Devotional: A lot of people hear the word obedience and immediately tense up. Maybe that is because obedience has sometimes been taught with more fear than love. Maybe we have seen rules used to control people rather than guide them toward life. Maybe we have confused God’s commands with human preferences dressed up in religious language.
First John helps us hear obedience differently. John says loving God and keeping His commands belong together, and then he adds that God’s commands are not burdensome. That does not mean obedience is always easy. Forgiving someone who hurt us is not easy. Telling the truth when a lie would protect our image is not easy. Loving difficult people is not easy. Choosing faithfulness when compromise would be simpler is not easy.
But difficult and burdensome are not the same thing.
Something can be hard and still be life-giving. A parent gets up in the night with a sick child, not because it is easy, but because love moves them. A caregiver shows up day after day, tired but faithful, because love gives the work meaning. A friend tells the truth gently, even when silence would be safer, because love wants healing more than comfort.

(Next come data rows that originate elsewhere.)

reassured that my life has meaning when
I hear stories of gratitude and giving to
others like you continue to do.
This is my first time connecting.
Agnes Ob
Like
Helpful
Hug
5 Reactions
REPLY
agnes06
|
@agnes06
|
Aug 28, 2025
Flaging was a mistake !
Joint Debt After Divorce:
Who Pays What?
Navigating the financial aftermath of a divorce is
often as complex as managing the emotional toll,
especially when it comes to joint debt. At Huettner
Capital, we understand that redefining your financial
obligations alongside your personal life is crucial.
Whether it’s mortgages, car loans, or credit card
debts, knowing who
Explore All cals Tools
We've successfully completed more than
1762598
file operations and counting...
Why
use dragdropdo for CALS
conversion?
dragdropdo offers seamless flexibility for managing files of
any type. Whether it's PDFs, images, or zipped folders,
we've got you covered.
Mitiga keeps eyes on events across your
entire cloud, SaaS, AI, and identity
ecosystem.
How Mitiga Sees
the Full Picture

Obedience to God is like that. It may stretch us, but it is not meant to crush us. God’s commands are not random tests to see whether we deserve His love. They are the way love learns to walk. They teach us how to live in truth, mercy, holiness, and care for one another.

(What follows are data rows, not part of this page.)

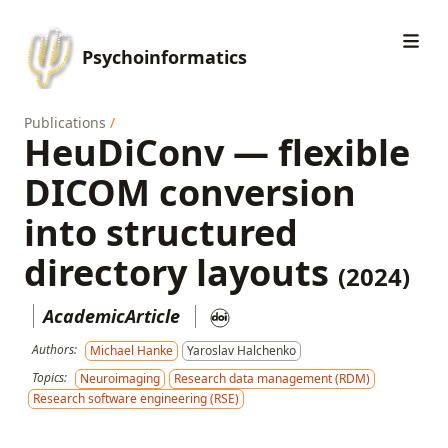
Psychoinformatics
Publications
/
HeuDiConv — flexible
DICOM conversion
into structured
directory layouts
(2024)
AcademicArticle
Authors:
Michael Hanke
Yaroslav Halchenko
Topics:
Neuroimaging
Research data management (RDM)
Research software engineering (RSE)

John also refuses to separate love for God from love for people. We cannot claim to love God while ignoring the people He calls us to love. That does not mean every relationship becomes close or easy. It does mean our love for God must shape how we speak, forgive, serve, and respond.
Grace comes first. God loved us before we knew how to love Him back. But grace does not leave us unchanged. It teaches us to follow. Slowly, sometimes unevenly, love begins to take shape in our choices.

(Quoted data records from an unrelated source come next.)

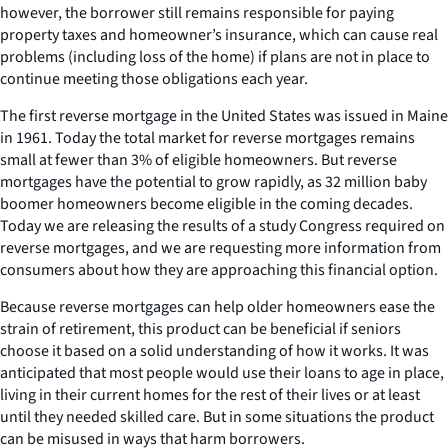
however, the borrower still remains responsible for paying
property taxes and homeowner’s insurance, which can cause real
problems (including loss of the home) if plans are not in place to
continue meeting those obligations each year.
The first reverse mortgage in the United States was issued in Maine
in 1961. Today the total market for reverse mortgages remains
small at fewer than 3% of eligible homeowners. But reverse
mortgages have the potential to grow rapidly, as 32 million baby
boomer homeowners become eligible in the coming decades.
Today we are releasing the results of a study Congress required on
reverse mortgages, and we are requesting more information from
consumers about how they are approaching this financial option.
Because reverse mortgages can help older homeowners ease the
strain of retirement, this product can be beneficial if seniors
choose it based on a solid understanding of how it works. It was
anticipated that most people would use their loans to age in place,
living in their current homes for the rest of their lives or at least
until they needed skilled care. But in some situations the product
can be misused in ways that harm borrowers.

Action: Choose one command of Christ that feels hard right now, perhaps forgiveness, truthfulness, patience, or love for neighbor. Ask God to help you see it as a path of love rather than a burden.
Prayer: Lord Jesus, thank You for loving me before I knew how to follow You well. Forgive me for the times I have treated Your commands as burdens or ignored them when they challenged me. Teach me to trust Your heart. Let my obedience grow out of love instead of fear. Help me love the people You place in my life with patience, truth, and mercy. Shape my choices so that they reflect Your grace. In Jesus’ name I pray. Amen.
Thought for the Day: God’s commands are the way love learns to walk.
1 John 5:2–3 reminds us that love for God and obedience to God belong together. His commands are not meant to crush us. They guide us toward life.
Obedience may not always be easy, but when it grows from love, it becomes a path of trust, faithfulness, and grace.